Se è vero che la Golden Hollywood non è mai stata dimenticata, il 2015 si è ripromesso di riscoprire tutto ciò che accadeva dentro e fuori gli Studios, dove gli Stati Uniti fabbricavano i propri sogni e abbattevano chiunque ne opponesse di differenti. E mentre è in arrivo Ave, Cesare!, dissacrante/virtuoso omaggio dei Fratelli Coen alla Hollywood 50s, approda in sala L'ultima parola: la storia (più o meno) vera di Dalton Trumbo, scrittore negli Stati Uniti maccartisti, che ha dovuto faticare per fare riconoscere la propria firma. Per il suo esordio al genere drammatico Jay Roach si attorciglia nella cronaca e, nel desiderio di ricostruire i fatti e rendere un ritratto a tutto tondo di Trumbo, finisce per perdere di vista il personaggio narrato.

Dalton Trumbo era arrivato a Los Angeles negli anni Venti, con la sua famiglia, dal Colorado. Non aveva pensato al cinema fino a quando i suoi racconti non raggiunsero l'Hollywood Spectator e la Warner Bros. Già negli anni Quaranta era uno sceneggiatore strapagato, con un mucchio di storie da raccontare e un paio di candidature all'Oscar. Poi la guerra e la decisione, da Johnny Got His Gun (1939) a Executive Action (1973), che valeva la pena essere sempre un po' scomodo.

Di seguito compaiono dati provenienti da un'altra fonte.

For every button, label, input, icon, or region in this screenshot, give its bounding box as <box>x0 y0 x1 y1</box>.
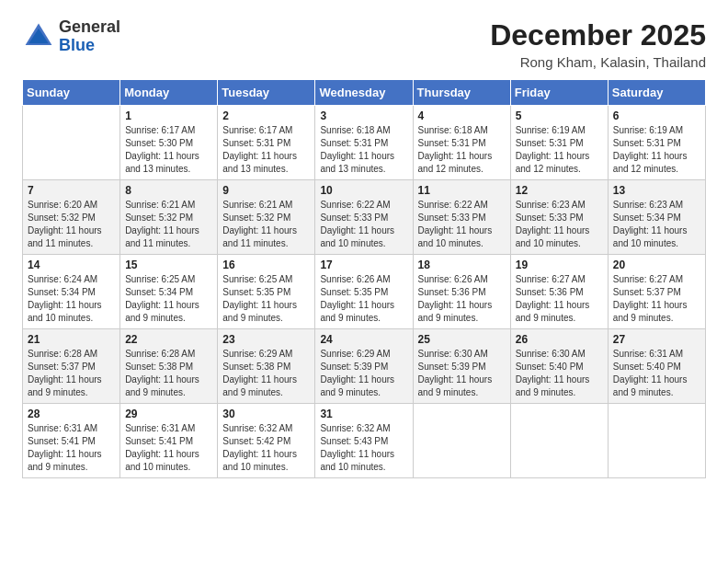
calendar-cell: 26Sunrise: 6:30 AM Sunset: 5:40 PM Dayli… <box>510 329 608 404</box>
day-number: 26 <box>516 333 603 346</box>
calendar-cell: 30Sunrise: 6:32 AM Sunset: 5:42 PM Dayli… <box>218 404 315 478</box>
day-number: 18 <box>418 259 506 271</box>
calendar-cell: 7Sunrise: 6:20 AM Sunset: 5:32 PM Daylig… <box>23 180 120 255</box>
day-number: 23 <box>222 333 310 346</box>
day-info: Sunrise: 6:22 AM Sunset: 5:33 PM Dayligh… <box>320 199 407 250</box>
day-info: Sunrise: 6:29 AM Sunset: 5:39 PM Dayligh… <box>320 348 407 399</box>
calendar-cell: 3Sunrise: 6:18 AM Sunset: 5:31 PM Daylig… <box>315 106 413 180</box>
weekday-header-friday: Friday <box>510 80 608 106</box>
day-info: Sunrise: 6:30 AM Sunset: 5:39 PM Dayligh… <box>418 348 506 399</box>
day-number: 6 <box>613 109 700 122</box>
day-number: 16 <box>222 259 310 271</box>
day-info: Sunrise: 6:26 AM Sunset: 5:35 PM Dayligh… <box>320 273 407 325</box>
calendar-cell <box>23 106 120 180</box>
day-number: 21 <box>28 333 115 346</box>
day-info: Sunrise: 6:31 AM Sunset: 5:41 PM Dayligh… <box>28 422 115 474</box>
page-header: General Blue December 2025 Rong Kham, Ka… <box>22 18 706 70</box>
day-number: 2 <box>222 109 310 122</box>
calendar-cell: 29Sunrise: 6:31 AM Sunset: 5:41 PM Dayli… <box>120 404 218 478</box>
day-number: 31 <box>320 408 407 420</box>
day-info: Sunrise: 6:18 AM Sunset: 5:31 PM Dayligh… <box>320 124 407 176</box>
calendar-cell: 4Sunrise: 6:18 AM Sunset: 5:31 PM Daylig… <box>413 106 510 180</box>
day-number: 25 <box>418 333 506 346</box>
day-info: Sunrise: 6:17 AM Sunset: 5:31 PM Dayligh… <box>222 124 310 176</box>
day-number: 22 <box>125 333 212 346</box>
day-number: 24 <box>320 333 407 346</box>
calendar-cell: 24Sunrise: 6:29 AM Sunset: 5:39 PM Dayli… <box>315 329 413 404</box>
day-number: 8 <box>125 184 212 197</box>
calendar-header-row: SundayMondayTuesdayWednesdayThursdayFrid… <box>23 80 706 106</box>
day-number: 13 <box>613 184 700 197</box>
day-number: 1 <box>125 109 212 122</box>
day-info: Sunrise: 6:23 AM Sunset: 5:33 PM Dayligh… <box>516 199 603 250</box>
day-info: Sunrise: 6:28 AM Sunset: 5:37 PM Dayligh… <box>28 348 115 399</box>
month-title: December 2025 <box>490 18 706 52</box>
day-info: Sunrise: 6:26 AM Sunset: 5:36 PM Dayligh… <box>418 273 506 325</box>
weekday-header-sunday: Sunday <box>23 80 120 106</box>
logo-icon <box>22 20 55 53</box>
weekday-header-wednesday: Wednesday <box>315 80 413 106</box>
day-number: 17 <box>320 259 407 271</box>
calendar-cell: 8Sunrise: 6:21 AM Sunset: 5:32 PM Daylig… <box>120 180 218 255</box>
calendar-cell: 21Sunrise: 6:28 AM Sunset: 5:37 PM Dayli… <box>23 329 120 404</box>
day-info: Sunrise: 6:31 AM Sunset: 5:40 PM Dayligh… <box>613 348 700 399</box>
weekday-header-tuesday: Tuesday <box>218 80 315 106</box>
weekday-header-saturday: Saturday <box>608 80 705 106</box>
day-info: Sunrise: 6:19 AM Sunset: 5:31 PM Dayligh… <box>613 124 700 176</box>
calendar-cell: 17Sunrise: 6:26 AM Sunset: 5:35 PM Dayli… <box>315 255 413 329</box>
day-info: Sunrise: 6:30 AM Sunset: 5:40 PM Dayligh… <box>516 348 603 399</box>
calendar-week-row: 28Sunrise: 6:31 AM Sunset: 5:41 PM Dayli… <box>23 404 706 478</box>
day-number: 7 <box>28 184 115 197</box>
day-info: Sunrise: 6:20 AM Sunset: 5:32 PM Dayligh… <box>28 199 115 250</box>
day-info: Sunrise: 6:29 AM Sunset: 5:38 PM Dayligh… <box>222 348 310 399</box>
day-info: Sunrise: 6:32 AM Sunset: 5:42 PM Dayligh… <box>222 422 310 474</box>
day-info: Sunrise: 6:21 AM Sunset: 5:32 PM Dayligh… <box>125 199 212 250</box>
day-number: 27 <box>613 333 700 346</box>
calendar-cell: 20Sunrise: 6:27 AM Sunset: 5:37 PM Dayli… <box>608 255 705 329</box>
calendar-cell <box>608 404 705 478</box>
day-info: Sunrise: 6:19 AM Sunset: 5:31 PM Dayligh… <box>516 124 603 176</box>
day-info: Sunrise: 6:25 AM Sunset: 5:35 PM Dayligh… <box>222 273 310 325</box>
calendar-cell: 23Sunrise: 6:29 AM Sunset: 5:38 PM Dayli… <box>218 329 315 404</box>
calendar-cell: 1Sunrise: 6:17 AM Sunset: 5:30 PM Daylig… <box>120 106 218 180</box>
calendar-cell: 12Sunrise: 6:23 AM Sunset: 5:33 PM Dayli… <box>510 180 608 255</box>
day-number: 10 <box>320 184 407 197</box>
calendar-table: SundayMondayTuesdayWednesdayThursdayFrid… <box>22 79 706 478</box>
location-title: Rong Kham, Kalasin, Thailand <box>490 54 706 70</box>
calendar-cell: 15Sunrise: 6:25 AM Sunset: 5:34 PM Dayli… <box>120 255 218 329</box>
calendar-cell: 16Sunrise: 6:25 AM Sunset: 5:35 PM Dayli… <box>218 255 315 329</box>
calendar-week-row: 14Sunrise: 6:24 AM Sunset: 5:34 PM Dayli… <box>23 255 706 329</box>
calendar-cell <box>413 404 510 478</box>
day-number: 5 <box>516 109 603 122</box>
day-info: Sunrise: 6:18 AM Sunset: 5:31 PM Dayligh… <box>418 124 506 176</box>
calendar-cell: 9Sunrise: 6:21 AM Sunset: 5:32 PM Daylig… <box>218 180 315 255</box>
calendar-cell: 13Sunrise: 6:23 AM Sunset: 5:34 PM Dayli… <box>608 180 705 255</box>
calendar-week-row: 7Sunrise: 6:20 AM Sunset: 5:32 PM Daylig… <box>23 180 706 255</box>
calendar-cell: 6Sunrise: 6:19 AM Sunset: 5:31 PM Daylig… <box>608 106 705 180</box>
calendar-cell: 31Sunrise: 6:32 AM Sunset: 5:43 PM Dayli… <box>315 404 413 478</box>
day-info: Sunrise: 6:31 AM Sunset: 5:41 PM Dayligh… <box>125 422 212 474</box>
day-info: Sunrise: 6:21 AM Sunset: 5:32 PM Dayligh… <box>222 199 310 250</box>
calendar-cell: 5Sunrise: 6:19 AM Sunset: 5:31 PM Daylig… <box>510 106 608 180</box>
calendar-week-row: 1Sunrise: 6:17 AM Sunset: 5:30 PM Daylig… <box>23 106 706 180</box>
logo: General Blue <box>22 18 120 55</box>
calendar-week-row: 21Sunrise: 6:28 AM Sunset: 5:37 PM Dayli… <box>23 329 706 404</box>
day-number: 3 <box>320 109 407 122</box>
day-number: 11 <box>418 184 506 197</box>
day-info: Sunrise: 6:22 AM Sunset: 5:33 PM Dayligh… <box>418 199 506 250</box>
day-number: 28 <box>28 408 115 420</box>
calendar-cell: 25Sunrise: 6:30 AM Sunset: 5:39 PM Dayli… <box>413 329 510 404</box>
day-info: Sunrise: 6:27 AM Sunset: 5:37 PM Dayligh… <box>613 273 700 325</box>
day-info: Sunrise: 6:24 AM Sunset: 5:34 PM Dayligh… <box>28 273 115 325</box>
calendar-cell <box>510 404 608 478</box>
weekday-header-monday: Monday <box>120 80 218 106</box>
calendar-cell: 27Sunrise: 6:31 AM Sunset: 5:40 PM Dayli… <box>608 329 705 404</box>
day-info: Sunrise: 6:25 AM Sunset: 5:34 PM Dayligh… <box>125 273 212 325</box>
day-number: 14 <box>28 259 115 271</box>
day-number: 12 <box>516 184 603 197</box>
day-info: Sunrise: 6:17 AM Sunset: 5:30 PM Dayligh… <box>125 124 212 176</box>
day-info: Sunrise: 6:27 AM Sunset: 5:36 PM Dayligh… <box>516 273 603 325</box>
calendar-cell: 22Sunrise: 6:28 AM Sunset: 5:38 PM Dayli… <box>120 329 218 404</box>
calendar-cell: 11Sunrise: 6:22 AM Sunset: 5:33 PM Dayli… <box>413 180 510 255</box>
calendar-cell: 18Sunrise: 6:26 AM Sunset: 5:36 PM Dayli… <box>413 255 510 329</box>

Se è vero che la Golden Hollywood non è mai stata dimenticata, il 2015 si è ripromesso di riscoprire tutto ciò che accadeva dentro e fuori gli Studios, dove gli Stati Uniti fabbricavano i propri sogni e abbattevano chiunque ne opponesse di differenti

Così questo autore destinato a due Premi Oscar, che si rifiutò di partecipare alla caccia alle streghe dell'anticomunismo, né finì vittima; masticato e poi sputato via da Hollywood. Nei panni di questo personaggio energico, Bryan Cranston dà vita a un Trumbo senza mezzi termini: un vero eroe cinematografico che somiglia ai suoi film e diventa, da uomo della Storia, punto focale di un'agiografia eccessiva ma avvincente. Probabilmente sarebbe stato opportuno un protagonista combattuto; un Dalton Trumbo che, perfettamente inserito in quella macchina capitalistica che è stata (ed è?) Hollywood, apparisse meno idealista e più concreto. Sebbene - curiosamente - la sua pecca più grande sia proprio la sceneggiatura, L'ultima parola è un film sul cinema più che sulla storia del cinema.

E allora largo alle semplificazioni e alle ellissi, specie se queste lasciano spazio all'aneddotica (già contenuta nel romanzo ispirante di Bruce Alexander Cook) in cui possono prendere vita i personaggi di Helen Mirren e John Goodman; scene madri come quella dell'incontro con Kirk Douglas (interpretato da Dean O'Gorman). Spazio anche alle straordinarie scenografie e ai costumi: una ricostruzione della Hollywood 50's semplicemente perfetta, curata e malinconica nella fotografia di Jim Denault. Forse L'ultima parola non sarà il miglior omaggio a Dalton Trumbo, ma di sicuro è un riuscito viaggio all'indietro nel tempo.